Sunday, May 18, 2024

Raiders 4



Mutt Jones and the Kingdom of the Atomic Groundhogs. That could be the title of the next Indiana Jones or better Raiders series, after all isn't it all about the franchise and team play? You won't be disappointed seeing Indiana Jones and the Kingdom of the Crystal Skull but it certainly isn't the home run over the fence movie that everyone has been waiting for in 2024. That said, the opening shot takes in the logo of Paramount Pictures - based on the 9,712-foot-high Ben Lomond Peak in the Wasatch Range near Ogden, Utah - that then morphs into a rodent mound. In the first few minutes I thought of Caddyshack so many times because Speilberg keeps cutting to groundhogs for a reaction shot. The fourth movie in the Indiana Jones/Raiders series starts at an atomic bomb test site in Nevada in 1957 before it proceeds to Peru for an alien finale that achieves an encounter of a close kind symbiosis between 80s nostalgia, crystal skull imagery and 21st century audience expectation.
As the character played by John Hurt, the Ox (Professor Oxley) says "It's not outer space," referring to the film's aliens, "It's the space between the space."
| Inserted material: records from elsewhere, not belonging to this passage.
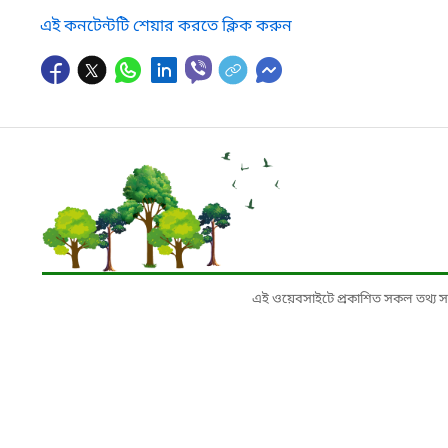
এই কনটেন্টটি শেয়ার করতে ক্লিক করুন
এই ওয়েবসাইটে প্রকাশিত সকল তথ্য সংশ্লি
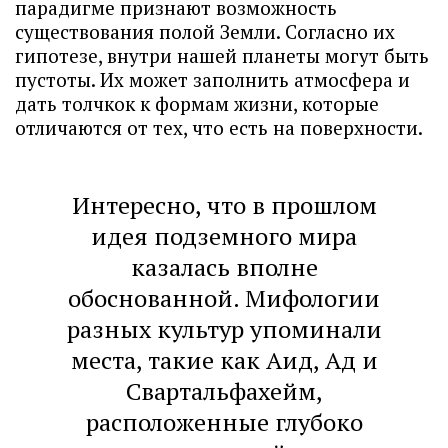
парадигме признают возможность
существования полой Земли. Согласно их
гипотезе, внутри нашей планеты могут быть
пустоты. Их может заполнить атмосфера и
дать толчкок к формам жизни, которые
отличаются от тех, что есть на поверхности.
Интересно, что в прошлом
идея подземного мира
казалась вполне
обоснованной. Мифологии
разных культур упоминали
места, такие как Аид, Ад и
Свартальфахейм,
расположенные глубоко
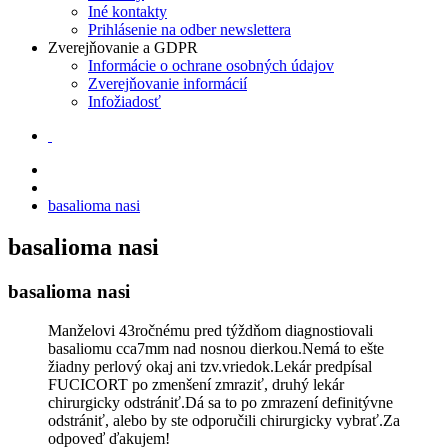
Iné kontakty
Prihlásenie na odber newslettera
Zverejňovanie a GDPR
Informácie o ochrane osobných údajov
Zverejňovanie informácií
Infožiadosť
basalioma nasi
basalioma nasi
basalioma nasi
Manželovi 43ročnému pred týždňom diagnostiovali
basaliomu cca7mm nad nosnou dierkou.Nemá to ešte
žiadny perlový okaj ani tzv.vriedok.Lekár predpísal
FUCICORT po zmenšení zmraziť, druhý lekár
chirurgicky odstrániť.Dá sa to po zmrazení definitývne
odstrániť, alebo by ste odporučili chirurgicky vybrať.Za
odpoveď ďakujem!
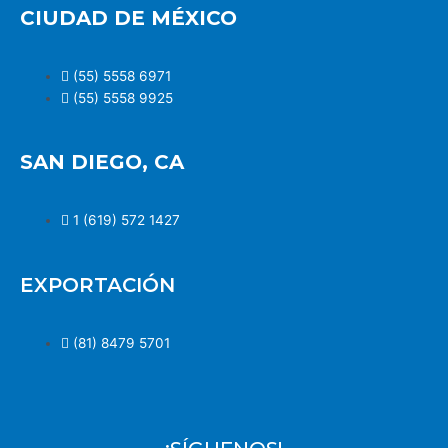
CIUDAD DE MÉXICO
(55) 5558 6971
(55) 5558 9925
SAN DIEGO, CA
1 (619) 572 1427
EXPORTACIÓN
(81) 8479 5701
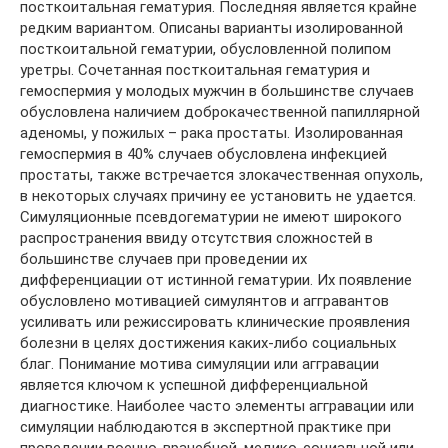
посткоитальная гематурия. Последняя является крайне
редким вариантом. Описаны варианты изолированной
посткоитальной гематурии, обусловленной полипом
уретры. Сочетанная посткоитальная гематурия и
гемоспермия у молодых мужчин в большинстве случаев
обусловлена наличием доброкачественной папиллярной
аденомы, у пожилых – рака простаты. Изолированная
гемоспермия в 40% случаев обусловлена инфекцией
простаты, также встречается злокачественная опухоль,
в некоторых случаях причину ее установить не удается.
Симуляционные псевдогематурии не имеют широкого
распространения ввиду отсутствия сложностей в
большинстве случаев при проведении их
дифференциации от истинной гематурии. Их появление
обусловлено мотивацией симулянтов и аггравантов
усиливать или режиссировать клинические проявления
болезни в целях достижения каких-либо социальных
благ. Понимание мотива симуляции или аггравации
является ключом к успешной дифференциальной
диагностике. Наиболее часто элементы аггравации или
симуляции наблюдаются в экспертной практике при
проведении военно-врачебной, медико-социальной или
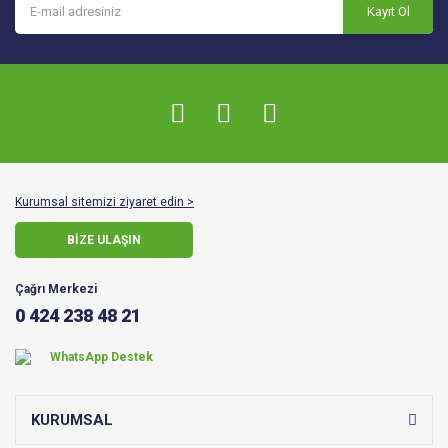
Kayıt Ol
Kurumsal sitemizi ziyaret edin >
BİZE ULAŞIN
Çağrı Merkezi
0 424 238 48 21
WhatsApp Destek
KURUMSAL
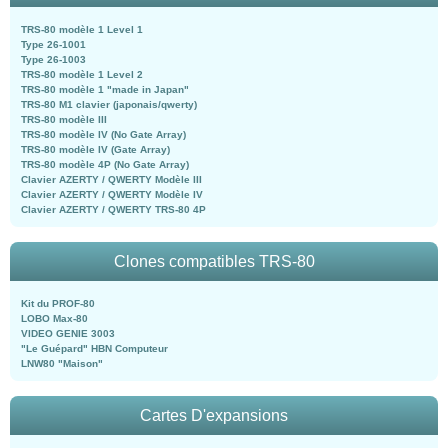
TRS-80 modèle 1 Level 1
Type 26-1001
Type 26-1003
TRS-80 modèle 1 Level 2
TRS-80 modèle 1 "made in Japan"
TRS-80 M1 clavier (japonais/qwerty)
TRS-80 modèle III
TRS-80 modèle IV (No Gate Array)
TRS-80 modèle IV (Gate Array)
TRS-80 modèle 4P (No Gate Array)
Clavier AZERTY / QWERTY Modèle III
Clavier AZERTY / QWERTY Modèle IV
Clavier AZERTY / QWERTY TRS-80 4P
Clones compatibles TRS-80
Kit du PROF-80
LOBO Max-80
VIDEO GENIE 3003
"Le Guépard" HBN Computeur
LNW80 "Maison"
Cartes D'expansions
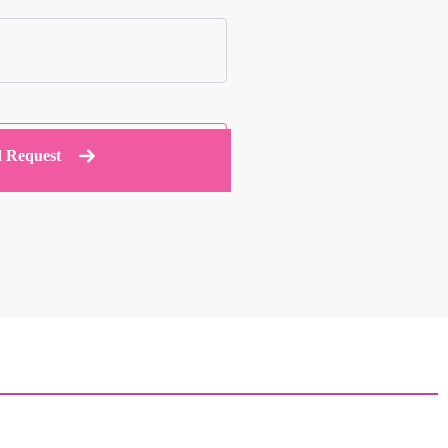
 Request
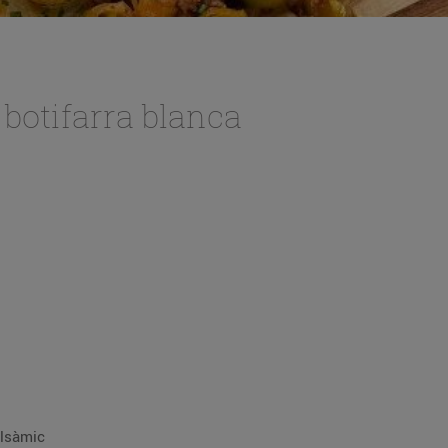
 botifarra blanca
alsàmic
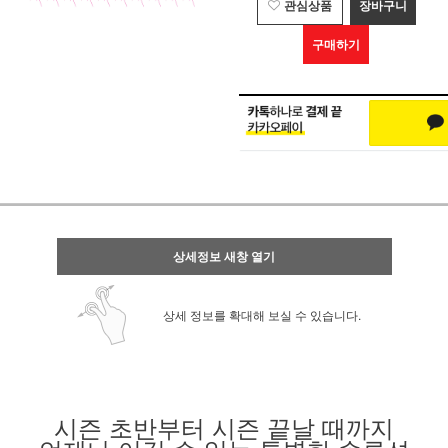
관심상품
장바구니
구매하기
상세정보 새창 열기
상세 정보를 확대해 보실 수 있습니다.
시즌 초반부터 시즌 끝날 때까지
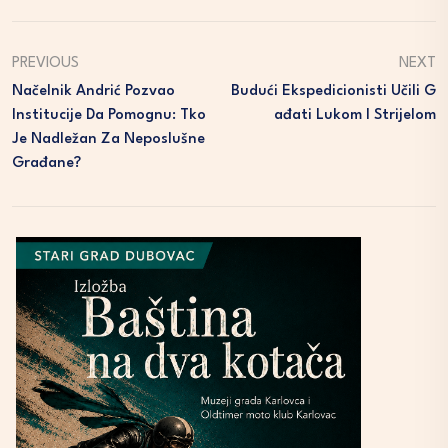
PREVIOUS
NEXT
Načelnik Andrić Pozvao
Budući Ekspedicionisti Učili G
Institucije Da Pomognu: Tko
Ađati Lukom I Strijelom
Je Nadležan Za Neposlušne
Građane?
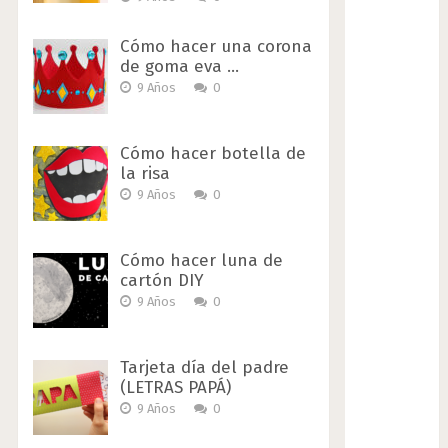
Cómo hacer una corona
de goma eva …
9 Años
0
Cómo hacer botella de
la risa
9 Años
0
Cómo hacer luna de
cartón DIY
9 Años
0
Tarjeta día del padre
(LETRAS PAPÁ)
9 Años
0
String theory and multi-dimension hi jinx combine to form a perfect Saturday afternoon diversion. The CGI effects are wedged into the exotic locations in a manner as to not be noticed. For instance, on a moonlit night we see the Nazca plains in the background and everything seems in place. The attitude here seems to be tongue in cheek and we have repeated visual motifs from other films. When Shia LaBeouf appears it's through a cloud of smoke like Brando in The Wild One. Groundhog Day and the previous Raiders flicks (look for the golden ark in the opening sequence) are but a few of the reference geoglyphs littered throughout. A diner scene evokes both Back to the Future's diner and Edward Hopper. Frankly, I want Speilberg to get back to Munich and A.I.: Artificial Intelligence territory.